┌─ RECORDED DATA
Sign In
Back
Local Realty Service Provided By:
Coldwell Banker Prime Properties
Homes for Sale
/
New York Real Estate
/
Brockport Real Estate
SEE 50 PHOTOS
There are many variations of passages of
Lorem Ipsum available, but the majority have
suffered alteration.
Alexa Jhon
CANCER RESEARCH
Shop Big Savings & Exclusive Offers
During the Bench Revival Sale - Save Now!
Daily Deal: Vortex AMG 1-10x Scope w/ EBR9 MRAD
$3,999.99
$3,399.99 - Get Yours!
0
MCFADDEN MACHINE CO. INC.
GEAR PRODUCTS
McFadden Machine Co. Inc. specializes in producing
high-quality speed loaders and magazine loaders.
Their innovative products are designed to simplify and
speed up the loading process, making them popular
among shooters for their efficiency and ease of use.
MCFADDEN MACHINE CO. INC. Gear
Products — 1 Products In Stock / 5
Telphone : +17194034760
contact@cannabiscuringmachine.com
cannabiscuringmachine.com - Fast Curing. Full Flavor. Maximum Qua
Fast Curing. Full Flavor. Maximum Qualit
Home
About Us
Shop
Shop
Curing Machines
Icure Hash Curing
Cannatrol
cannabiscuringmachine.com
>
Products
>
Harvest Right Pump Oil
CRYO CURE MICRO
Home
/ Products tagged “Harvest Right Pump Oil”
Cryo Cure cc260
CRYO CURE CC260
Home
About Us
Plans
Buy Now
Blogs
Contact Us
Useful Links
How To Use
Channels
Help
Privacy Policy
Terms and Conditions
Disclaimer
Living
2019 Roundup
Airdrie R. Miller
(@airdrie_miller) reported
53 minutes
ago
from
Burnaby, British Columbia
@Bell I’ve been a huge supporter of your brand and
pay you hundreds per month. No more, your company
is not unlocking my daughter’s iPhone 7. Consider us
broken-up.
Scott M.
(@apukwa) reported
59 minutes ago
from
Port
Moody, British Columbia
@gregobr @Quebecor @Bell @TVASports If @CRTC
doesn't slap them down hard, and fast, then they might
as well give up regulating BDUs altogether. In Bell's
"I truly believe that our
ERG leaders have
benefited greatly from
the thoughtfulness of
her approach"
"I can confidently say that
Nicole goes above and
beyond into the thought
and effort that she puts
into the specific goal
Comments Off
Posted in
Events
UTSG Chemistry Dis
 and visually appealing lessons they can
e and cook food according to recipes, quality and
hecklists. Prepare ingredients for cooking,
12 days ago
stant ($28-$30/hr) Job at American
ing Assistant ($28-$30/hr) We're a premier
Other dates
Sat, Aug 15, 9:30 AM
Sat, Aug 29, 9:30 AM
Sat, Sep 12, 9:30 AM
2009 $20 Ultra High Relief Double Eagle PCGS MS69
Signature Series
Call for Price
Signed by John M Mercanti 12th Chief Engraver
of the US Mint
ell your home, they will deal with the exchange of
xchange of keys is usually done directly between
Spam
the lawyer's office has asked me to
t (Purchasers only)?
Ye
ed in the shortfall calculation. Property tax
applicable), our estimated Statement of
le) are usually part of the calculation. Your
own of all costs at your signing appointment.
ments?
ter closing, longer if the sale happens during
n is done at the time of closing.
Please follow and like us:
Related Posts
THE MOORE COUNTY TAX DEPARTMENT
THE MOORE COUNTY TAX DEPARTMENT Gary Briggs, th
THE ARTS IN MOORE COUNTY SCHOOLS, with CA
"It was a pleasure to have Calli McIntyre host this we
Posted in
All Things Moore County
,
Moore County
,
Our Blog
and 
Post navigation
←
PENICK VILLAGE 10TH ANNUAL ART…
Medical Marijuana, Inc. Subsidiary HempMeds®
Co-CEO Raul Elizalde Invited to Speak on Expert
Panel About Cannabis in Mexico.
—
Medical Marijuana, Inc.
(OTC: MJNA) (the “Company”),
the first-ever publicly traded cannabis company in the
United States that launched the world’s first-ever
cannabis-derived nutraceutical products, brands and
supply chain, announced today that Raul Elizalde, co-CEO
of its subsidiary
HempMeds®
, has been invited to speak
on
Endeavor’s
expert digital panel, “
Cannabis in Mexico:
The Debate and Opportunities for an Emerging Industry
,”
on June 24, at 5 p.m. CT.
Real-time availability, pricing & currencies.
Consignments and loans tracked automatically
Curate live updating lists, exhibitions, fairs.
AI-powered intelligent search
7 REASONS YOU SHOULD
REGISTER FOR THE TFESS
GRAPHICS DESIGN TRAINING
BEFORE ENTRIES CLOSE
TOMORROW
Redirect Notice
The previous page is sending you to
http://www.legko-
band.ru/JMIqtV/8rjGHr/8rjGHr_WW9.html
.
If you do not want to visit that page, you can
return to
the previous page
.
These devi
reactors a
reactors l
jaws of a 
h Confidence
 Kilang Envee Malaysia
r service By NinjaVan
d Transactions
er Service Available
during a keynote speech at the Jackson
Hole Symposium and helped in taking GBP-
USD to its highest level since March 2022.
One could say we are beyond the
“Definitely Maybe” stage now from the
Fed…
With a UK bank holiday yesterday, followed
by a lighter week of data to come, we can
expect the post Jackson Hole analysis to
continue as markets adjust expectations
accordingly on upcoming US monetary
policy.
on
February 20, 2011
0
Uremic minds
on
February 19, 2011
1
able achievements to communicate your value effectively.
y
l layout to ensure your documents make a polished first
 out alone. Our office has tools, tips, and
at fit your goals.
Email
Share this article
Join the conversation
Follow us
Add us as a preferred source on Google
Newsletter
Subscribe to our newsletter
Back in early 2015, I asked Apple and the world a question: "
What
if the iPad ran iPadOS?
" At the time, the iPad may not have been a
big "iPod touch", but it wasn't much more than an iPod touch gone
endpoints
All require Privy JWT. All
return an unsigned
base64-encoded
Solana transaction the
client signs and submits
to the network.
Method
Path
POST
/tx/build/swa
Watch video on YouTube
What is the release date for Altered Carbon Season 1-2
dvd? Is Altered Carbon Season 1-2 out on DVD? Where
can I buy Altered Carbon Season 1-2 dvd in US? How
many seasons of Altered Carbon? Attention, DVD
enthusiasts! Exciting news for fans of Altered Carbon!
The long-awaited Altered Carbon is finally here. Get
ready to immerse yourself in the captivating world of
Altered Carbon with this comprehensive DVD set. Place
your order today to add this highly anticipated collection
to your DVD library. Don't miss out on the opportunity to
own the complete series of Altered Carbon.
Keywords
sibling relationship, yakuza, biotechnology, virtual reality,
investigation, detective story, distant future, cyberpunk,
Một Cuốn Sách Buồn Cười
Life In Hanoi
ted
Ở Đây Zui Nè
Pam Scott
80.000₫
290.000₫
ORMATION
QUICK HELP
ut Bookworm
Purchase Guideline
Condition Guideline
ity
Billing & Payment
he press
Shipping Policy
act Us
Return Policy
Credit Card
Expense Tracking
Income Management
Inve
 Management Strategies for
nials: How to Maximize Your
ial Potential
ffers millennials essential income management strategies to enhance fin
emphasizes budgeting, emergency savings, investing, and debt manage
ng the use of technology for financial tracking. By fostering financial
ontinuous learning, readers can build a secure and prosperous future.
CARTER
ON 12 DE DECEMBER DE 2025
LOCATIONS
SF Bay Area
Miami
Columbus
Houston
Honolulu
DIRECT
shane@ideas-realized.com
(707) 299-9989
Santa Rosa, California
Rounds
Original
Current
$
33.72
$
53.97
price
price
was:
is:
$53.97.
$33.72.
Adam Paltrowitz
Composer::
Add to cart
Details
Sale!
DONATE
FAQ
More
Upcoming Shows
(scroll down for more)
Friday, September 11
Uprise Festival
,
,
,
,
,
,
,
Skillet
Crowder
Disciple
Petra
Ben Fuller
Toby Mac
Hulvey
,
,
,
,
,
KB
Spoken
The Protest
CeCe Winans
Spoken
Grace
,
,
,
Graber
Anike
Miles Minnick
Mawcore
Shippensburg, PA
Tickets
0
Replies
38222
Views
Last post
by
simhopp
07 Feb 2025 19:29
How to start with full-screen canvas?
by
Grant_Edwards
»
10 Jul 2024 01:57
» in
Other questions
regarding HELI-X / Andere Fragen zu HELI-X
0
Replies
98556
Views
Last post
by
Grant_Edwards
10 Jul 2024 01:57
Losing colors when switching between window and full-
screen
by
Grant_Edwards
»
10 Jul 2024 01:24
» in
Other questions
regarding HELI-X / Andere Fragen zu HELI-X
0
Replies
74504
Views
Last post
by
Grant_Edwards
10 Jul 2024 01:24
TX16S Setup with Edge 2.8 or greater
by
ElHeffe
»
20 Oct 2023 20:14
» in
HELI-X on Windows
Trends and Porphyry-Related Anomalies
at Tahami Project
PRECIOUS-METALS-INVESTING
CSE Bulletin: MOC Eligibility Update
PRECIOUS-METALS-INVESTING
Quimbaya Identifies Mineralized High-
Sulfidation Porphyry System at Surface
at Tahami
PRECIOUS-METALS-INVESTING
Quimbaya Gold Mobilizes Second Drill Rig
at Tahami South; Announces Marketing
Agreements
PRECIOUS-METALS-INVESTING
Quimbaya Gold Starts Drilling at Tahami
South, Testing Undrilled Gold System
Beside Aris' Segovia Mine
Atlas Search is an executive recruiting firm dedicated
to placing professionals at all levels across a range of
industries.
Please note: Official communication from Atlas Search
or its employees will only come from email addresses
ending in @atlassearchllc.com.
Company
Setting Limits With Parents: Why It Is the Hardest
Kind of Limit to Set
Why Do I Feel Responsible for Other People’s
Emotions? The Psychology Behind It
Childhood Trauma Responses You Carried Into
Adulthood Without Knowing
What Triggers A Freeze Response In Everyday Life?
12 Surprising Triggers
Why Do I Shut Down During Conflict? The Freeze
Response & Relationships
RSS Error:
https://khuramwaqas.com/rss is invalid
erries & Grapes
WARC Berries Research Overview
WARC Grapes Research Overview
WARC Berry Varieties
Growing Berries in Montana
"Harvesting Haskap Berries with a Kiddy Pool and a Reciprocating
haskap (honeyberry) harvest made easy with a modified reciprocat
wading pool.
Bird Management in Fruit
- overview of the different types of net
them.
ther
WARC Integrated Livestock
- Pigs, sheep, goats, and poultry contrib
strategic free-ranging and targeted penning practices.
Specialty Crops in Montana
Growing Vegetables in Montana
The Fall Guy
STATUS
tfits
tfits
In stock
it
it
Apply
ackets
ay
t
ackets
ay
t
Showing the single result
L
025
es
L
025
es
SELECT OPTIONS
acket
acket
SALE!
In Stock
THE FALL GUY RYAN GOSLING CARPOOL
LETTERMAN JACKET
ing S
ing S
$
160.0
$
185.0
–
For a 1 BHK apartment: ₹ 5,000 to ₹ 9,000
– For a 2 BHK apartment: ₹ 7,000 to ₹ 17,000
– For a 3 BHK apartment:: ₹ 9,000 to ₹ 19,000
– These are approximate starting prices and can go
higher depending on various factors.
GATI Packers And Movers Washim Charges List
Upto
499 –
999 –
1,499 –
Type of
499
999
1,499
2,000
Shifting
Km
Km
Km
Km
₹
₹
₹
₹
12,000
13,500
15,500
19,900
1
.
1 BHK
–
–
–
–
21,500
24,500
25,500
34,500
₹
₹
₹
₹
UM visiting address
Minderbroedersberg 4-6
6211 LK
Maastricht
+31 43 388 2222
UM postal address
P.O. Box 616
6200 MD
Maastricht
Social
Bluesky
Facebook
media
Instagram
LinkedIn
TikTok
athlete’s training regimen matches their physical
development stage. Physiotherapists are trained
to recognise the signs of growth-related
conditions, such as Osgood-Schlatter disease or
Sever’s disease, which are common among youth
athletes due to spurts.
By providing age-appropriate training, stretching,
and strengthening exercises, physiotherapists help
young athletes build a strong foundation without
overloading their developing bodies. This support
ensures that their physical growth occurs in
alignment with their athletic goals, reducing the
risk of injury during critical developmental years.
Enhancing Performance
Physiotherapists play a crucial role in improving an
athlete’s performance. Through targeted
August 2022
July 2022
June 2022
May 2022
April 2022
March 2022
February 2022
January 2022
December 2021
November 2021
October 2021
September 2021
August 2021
└─
ASSIGNMENT |
Go through the material above and count the lines that include "Hole". Give the number alone.

EXERCISE ANSWER |
2